Monday, November 01, 2021

Silicon Valley's Conservative Past And Nazi Dystopian Future

jacobin | Unlike Steve Jobs, who embraced the counterculture and sought to infuse the tech industry with some of its values, Thiel has long been hostile to the Left and all its cultural offshoots. Like Noyce before him, he believes that the Left’s influence slows technological progress and sets humanity back.

Thiel has been described as a libertarian because he funded initiatives like the Seasteading Institute for a time and has advocated for deregulation and slashing government spending on welfare and social programs. But he doesn’t just want a smaller state. He wants a particular kind of state, one reminiscent of the early days of Silicon Valley, when the tech industry and pro-capitalist governments collaborated to exercise global hegemony.

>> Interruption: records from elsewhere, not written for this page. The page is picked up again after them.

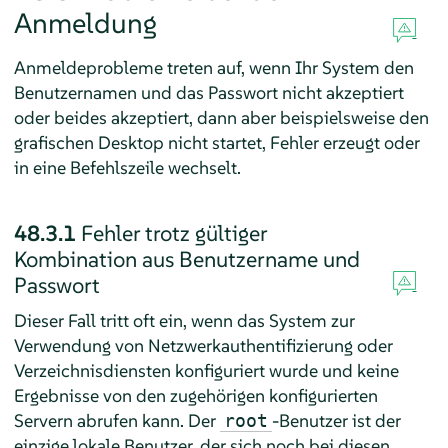
Anmeldung
Anmeldeprobleme treten auf, wenn Ihr System den
Benutzernamen und das Passwort nicht akzeptiert
oder beides akzeptiert, dann aber beispielsweise den
grafischen Desktop nicht startet, Fehler erzeugt oder
in eine Befehlszeile wechselt.
48.3.1
Fehler trotz gültiger
Kombination aus Benutzername und
Passwort
Dieser Fall tritt oft ein, wenn das System zur
Verwendung von Netzwerkauthentifizierung oder
Verzeichnisdiensten konfiguriert wurde und keine
Ergebnisse von den zugehörigen konfigurierten
Servern abrufen kann. Der
-Benutzer ist der
root
einzige lokale Benutzer, der sich noch bei diesen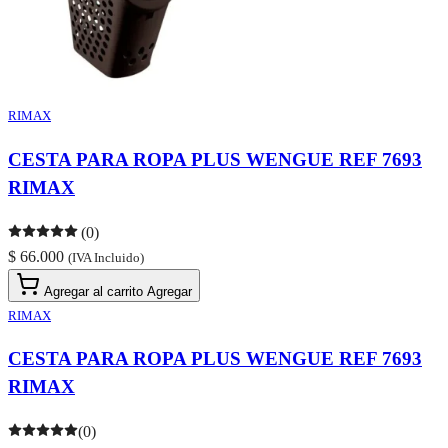
RIMAX
CESTA PARA ROPA PLUS WENGUE REF 7693
RIMAX
(0)
$ 66.000
(IVA Incluido)
Agregar al carrito
Agregar
RIMAX
CESTA PARA ROPA PLUS WENGUE REF 7693
RIMAX
(0)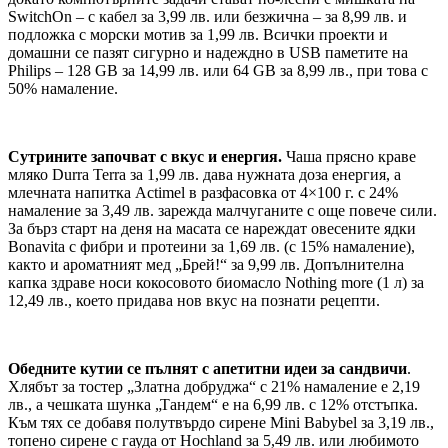
SwitchOn – с кабел за 3,99 лв. или безжична – за 8,99 лв. и
подложка с морски мотив за 1,99 лв. Всички проекти и
домашни се пазят сигурно и надеждно в USB паметите на
Philips – 128 GB за 14,99 лв. или 64 GB за 8,99 лв., при това с
50% намаление.
Сутрините започват с вкус и енергия.
Чаша прясно краве
мляко Durra Terra за 1,99 лв. дава нужната доза енергия, а
млечната напитка Actimel в разфасовка от 4×100 г. с 24%
намаление за 3,49 лв. зарежда малчуганите с още повече сили.
За бърз старт на деня на масата се нареждат овесените ядки
Bonavita с фибри и протеини за 1,69 лв. (с 15% намаление),
както и ароматният мед „Брей!“ за 9,99 лв. Допълнителна
капка здраве носи кокосовото биомасло Nothing more (1 л) за
12,49 лв., което придава нов вкус на познати рецепти.
Обедните кутии се пълнят с апетитни идеи за сандвичи
.
Хлябът за тостер „Златна добруджа“ с 21% намаление е 2,19
лв., а чешката шунка „Тандем“ е на 6,99 лв. с 12% отстъпка.
Към тях се добавя полутвърдо сирене Mini Babybel за 3,19 лв.,
топено сирене с гауда от Hochland за 5,49 лв. или любимото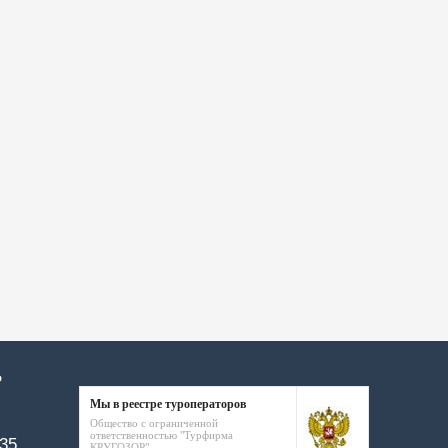
Р
Мы в реестре туроператоров
Общество с ограниченной
ответственностью "Турфирма
-35
КРУГОЗОР"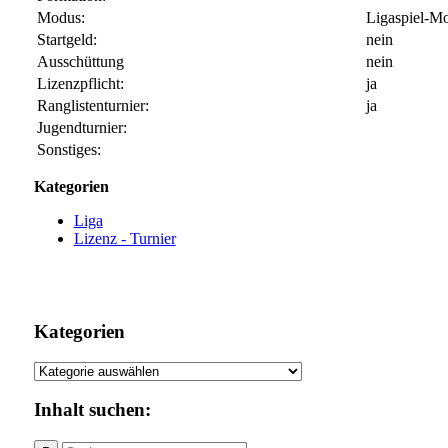
Modus:
Ligaspiel-M
Startgeld:
nein
Ausschüttung
nein
Lizenzpflicht:
ja
Ranglistenturnier:
ja
Jugendturnier:
Sonstiges:
Kategorien
Liga
Lizenz - Turnier
Kategorien
Kategorien
Inhalt suchen: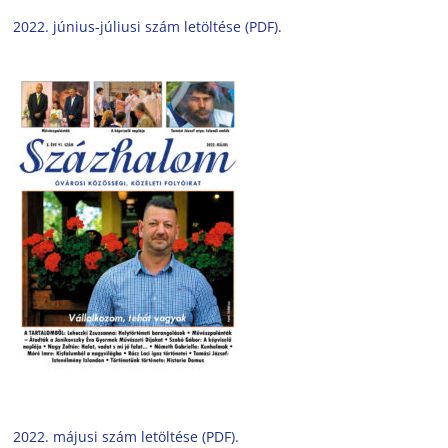
2022. június-júliusi szám letöltése (PDF).
2022. májusi szám letöltése (PDF).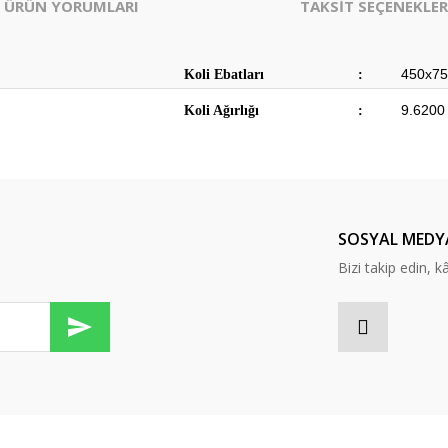
ÜRÜN YORUMLARI
TAKSİT SEÇENEKLER
450x75
Koli Ebatları
:
9.6200
Koli Ağırlığı
:
SOSYAL MEDY
Bizi takip edin, kâr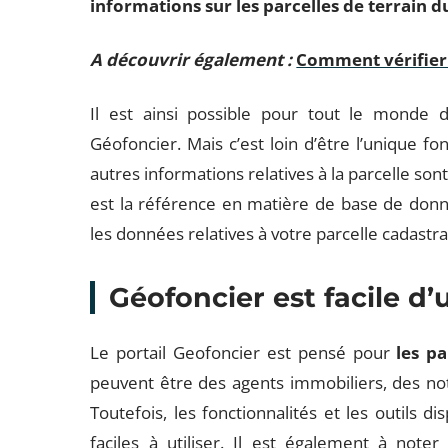
informations sur les parcelles de terrain du
A découvrir également :
Comment vérifier l
Il est ainsi possible pour tout le monde d’
Géofoncier. Mais c’est loin d’être l’unique fo
autres informations relatives à la parcelle son
est la référence en matière de base de donn
les données relatives à votre parcelle cadastra
Géofoncier est facile d’u
Le portail Geofoncier est pensé pour
les pa
peuvent être des agents immobiliers, des n
Toutefois, les fonctionnalités et les outils 
faciles à utiliser. Il est également à not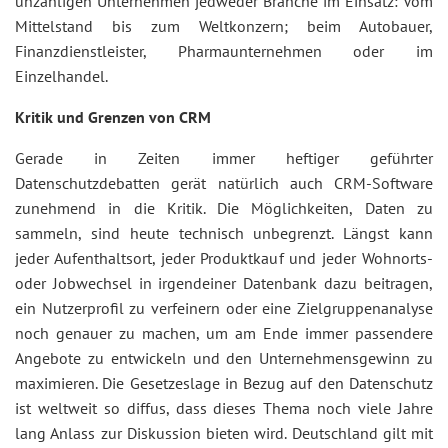
unzähligen Unternehmen jedweder Branche im Einsatz: Vom
Mittelstand bis zum Weltkonzern; beim Autobauer,
Finanzdienstleister, Pharmaunternehmen oder im
Einzelhandel.
Kritik und Grenzen von CRM
Gerade in Zeiten immer heftiger geführter
Datenschutzdebatten gerät natürlich auch CRM-Software
zunehmend in die Kritik. Die Möglichkeiten, Daten zu
sammeln, sind heute technisch unbegrenzt. Längst kann
jeder Aufenthaltsort, jeder Produktkauf und jeder Wohnorts-
oder Jobwechsel in irgendeiner Datenbank dazu beitragen,
ein Nutzerprofil zu verfeinern oder eine Zielgruppenanalyse
noch genauer zu machen, um am Ende immer passendere
Angebote zu entwickeln und den Unternehmensgewinn zu
maximieren. Die Gesetzeslage in Bezug auf den Datenschutz
ist weltweit so diffus, dass dieses Thema noch viele Jahre
lang Anlass zur Diskussion bieten wird. Deutschland gilt mit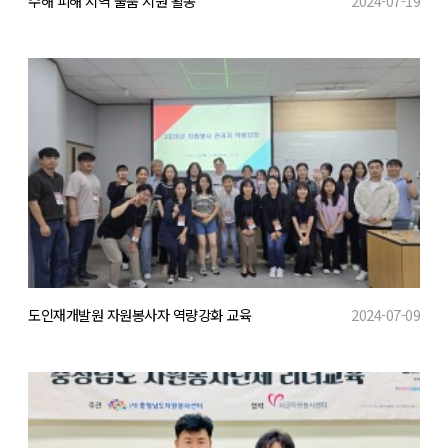
수해 피해 지역 물품 지원 활동
2024-07-19
도인재개발원 자원봉사자 역량강화 교육
2024-07-09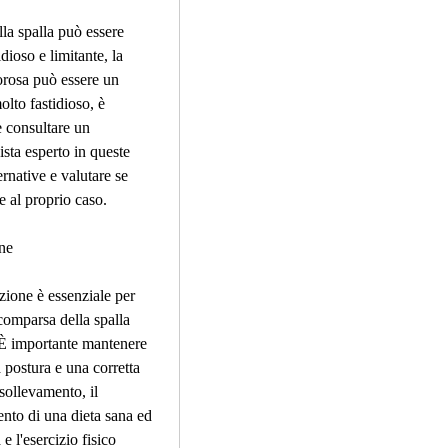
lla spalla può essere 
dioso e limitante, la 
orosa può essere un 
lto fastidioso, è 
 consultare un 
sta esperto in queste 
ernative e valutare se 
e al proprio caso.
ne
ione è essenziale per 
comparsa della spalla 
È importante mantenere 
postura e una corretta 
sollevamento, il 
to di una dieta sana ed 
 e l'esercizio fisico 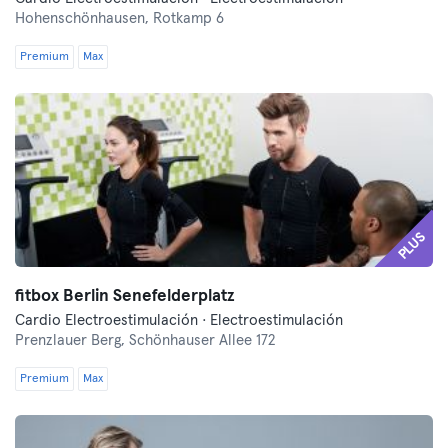
Hohenschönhausen,
Rotkamp 6
Premium
Max
PLUS
fitbox Berlin Senefelderplatz
Cardio Electroestimulación · Electroestimulación
Prenzlauer Berg,
Schönhauser Allee 172
Premium
Max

Chafkin writes that, especially after 9/11, Thiel was “no longer much of a libertarian, if he’d ever been one in the first place.” He’d originally positioned PayPal as an anti-establishment innovation that would give everyone their own Swiss bank account and “unilaterally strip governments of the power to control their own money supplies.” But he later complied with financial regulations and worked with the FBI to find money launderers — the same people whom he had described as personal Swiss bank account–holders. He benefited handsomely from the collaboration.

As he became a more prominent right-wing political figure by backing Trump, appearing at the 2019 National Conservatism conference, and funding so-called right-wing populist candidates like Josh Hawley and J.D. Vance, his companies also became more closely entwined with the US government. Thiel had invested in SpaceX and cofounded Palantir, two companies that rely heavily on lucrative public contracts, and even went so far as to sue the US government to gain access to them. Palantir, in particular, is a data-mining company that works with both major corporations and the US military and intelligence community.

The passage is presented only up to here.